Friday, November 6, 2009

Peanut Butter Fudge

RECIPE BACKSTORY
We have always like peanut butter fudge and my grandmother made the best. She sent (back in 1970) me her recipe and in it, she wrote to add enough canned milk to make the mix good and runny. This is where I never could get it right. So, when peanut butter chips came out I made mine like the chocolate fudge from the marshmallow creme jar, but add extra peanut butter. And now we have pb fudge for Christmas every year, since 1991. Also put on my other blog: http://mymomsfilebox.blogspot.com/2009/11/peanut-butter-divinity.html, the recipes of my mom's and grandmother's recipes.


INGREDIENTS
3 cups sugar
3/4 butter
2/3 cup canned evaporated milk
1 package (10 ounces) peanut butter chips, Resses' brand
3 tablespoons peanut butter, creamy kind
1 jar (7 ounces) marshmallow creme
1 teaspoon vanilla
DIRECTIONS
Stir together butter, sugar, and milk in heavy 3 quart saucepan.
Bring to full boil stirring constantly.
Boil 5 minutes over medium heat or until candy thermometer reaches 234 degrees, stirring constantly to prevent scorching.
Remove from heat.
Gradually stir in peanut butter and peanut butter chips until melted.
Add marshmallow creme and vanilla and mix until well blended.
Pour into greased with butter pan, 9"x13".
Cool at room temperture, cut into squares.
Makes about 3 pounds of candy.

Thursday, November 5, 2009

Sourdough Sam's - donut's


Ok, here it is the best donuts, I have ever made! This recipe comes from my Sourdough Cookbook, by Don and Myrtle Holm.

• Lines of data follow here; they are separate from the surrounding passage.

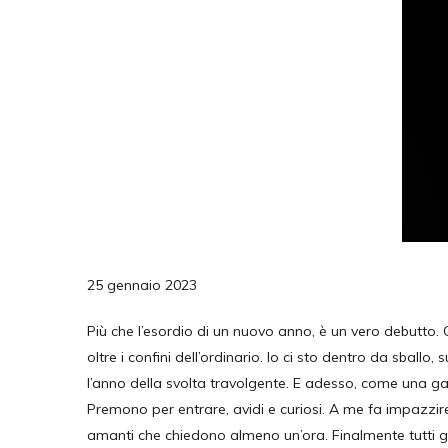
25 gennaio 2023
Più che l’esordio di un nuovo anno, è un vero debutto. 
oltre i confini dell’ordinario. Io ci sto dentro da sballo
l’anno della svolta travolgente. E adesso, come una gatta, 
Premono per entrare, avidi e curiosi. A me fa impazzir
amanti che chiedono almeno un’ora. Finalmente tutti g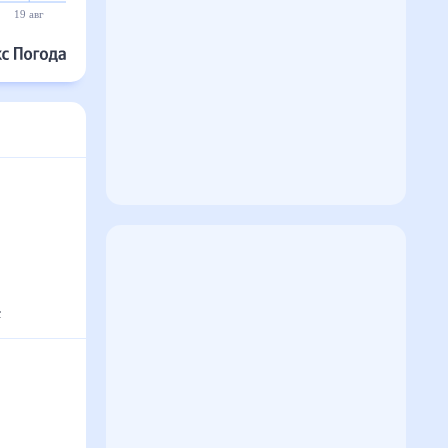
19 авг
20 авг
21 авг
22 авг
23 авг
24 авг
°
с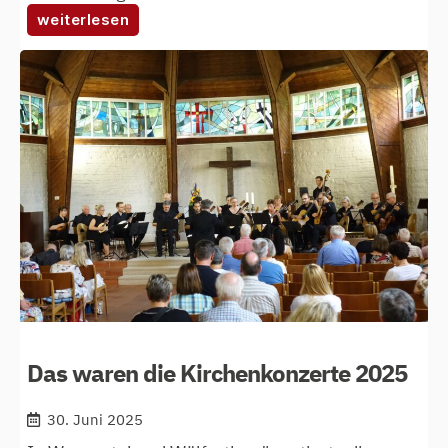
:
weiterlesen
faq:
alle
infos
zum
herbstkonzert
„kitsch
&
chaos“
Das waren die Kirchenkonzerte 2025
30. Juni 2025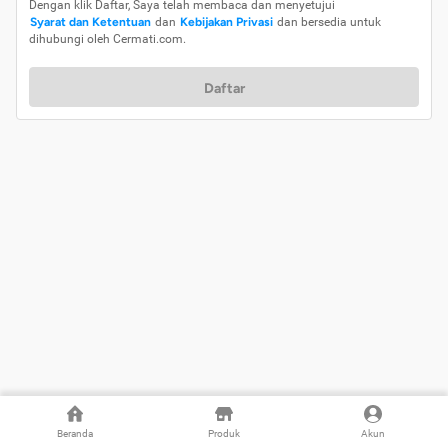
Dengan klik Daftar, Saya telah membaca dan menyetujui
Syarat dan Ketentuan
dan
Kebijakan Privasi
dan bersedia untuk
dihubungi oleh Cermati.com.
Daftar
Beranda
Produk
Akun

I have been making these since the 80's.. Enjoy!!!!

Sourdough Sam's
1/2 cup sourdough stater
1/2 cup sugar
2 tablespoons oil
2 cups flour
1 teaspoon baking power
1/2 teaspoon baking soda
1/2 teaspoon nutmeg
1/2 teaspoon salt
1/4 teaspoon cinnamon
2 egg yolks or 1 whole egg
1/3 cup buttermilk
Sift dry ingredients, stir into liquid, roll out, and cut, with donut cutter. Then heat some oil to 390 degrees and fry. Makes 17 donuts and holes. Dust with granulated sugar or a mixture of cinnamon and sugar, or powered sugar in a paper bag.

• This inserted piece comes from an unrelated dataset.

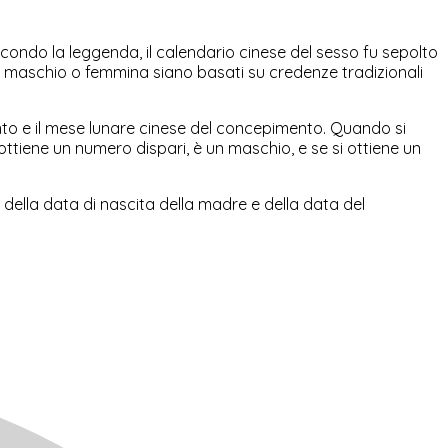
condo la leggenda, il calendario cinese del sesso fu sepolto
o è maschio o femmina siano basati su credenze tradizionali
o e il mese lunare cinese del concepimento. Quando si
ttiene un numero dispari, è un maschio, e se si ottiene un
della data di nascita della madre e della data del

Saturday, October 17, 2009

Playing with Fillo (Phyllo)Dough

Last of the strawberry season, the quarts were only $1.99, I bought 3 of them thinking I would make some freezer jam, but forgot to buy the Sure-Jell, so this is what I made from them.

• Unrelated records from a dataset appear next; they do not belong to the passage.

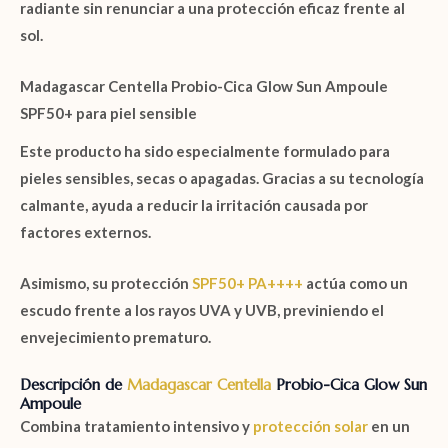
radiante sin renunciar a una protección eficaz frente al
sol.
Madagascar Centella Probio-Cica Glow Sun Ampoule
SPF50+ para piel sensible
Este producto ha sido especialmente formulado para
pieles sensibles, secas o apagadas. Gracias a su tecnología
calmante, ayuda a reducir la irritación causada por
factores externos.
Asimismo, su protección
SPF50+ PA++++
actúa como un
escudo frente a los rayos
UVA
y
UVB
, previniendo el
envejecimiento prematuro.
Descripción de
Madagascar Centella
Probio-Cica Glow Sun
Ampoule
Combina tratamiento intensivo y
protección solar
en un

Needed to use up the strawberries and had some extra Fillo dough, so I kinda remembered this recipe I saw in one of my cookbooks (they are in storage). I started playing with the dough on a cookie sheet, when 1/2 done I remembered it should have been in a 9x13" pan, for the depth. Anyway, I am buttering the dough layer by layer and adding a sprinkle of sugar here and there. On one layer I sprinkled some cinnamon. About what I thought would be the middle layer I put some half-cut strawberries on, then more Fillo layers, more butter and a little sugar. One layer I did put a drizzle of honey. Baked this in a pre-heated 350 degree oven. About 1/2 hour later, the most scrumptious dessert came out.
It was great, but next time I will put less sugar and more honey.
Doesn't it make your mouth water?

Thursday, October 15, 2009

Hamburger Buns


These are the best wheat hamburger buns I have made, hope you enjoy the recipe as much as we have!

2 cups water (warm, 110˚)
1 tablespoon oil
1 tablespoon lecithin, liquid type (can use 1 extra tablespoon oil, if you don't have lecithin)
small pinch of Vitamin C powder (add this if you are using the lecithin)
1/2 cup honey
2 tablespoons molasses
3 cups whole wheat flour
2 1/2 cups white flour
2 tablespoons flaxseeds
1 teaspoon salt
2 tablespoons yeast (2 pkgs. yeast)
Mix yeast in with wheat flour. In large mixer using dough hook, add all the ingredients, except flours. Slowly add flours and mix until dough forms large ball. Finish kneeding on counter or pasty sheet, may need to add extra flour, for about 5 minutes. Put into oiled bowl and let rise until doubled. Punch down and roll into a rectangle. Cut with a 3 ½ inches circle cutter. I was able to cut out 14 hamburger buns. Put onto two greased cookie sheets, let rise. Put into preheated oven at 350˚ for about 20 minutes. Cool and cut in half for hamburger buns!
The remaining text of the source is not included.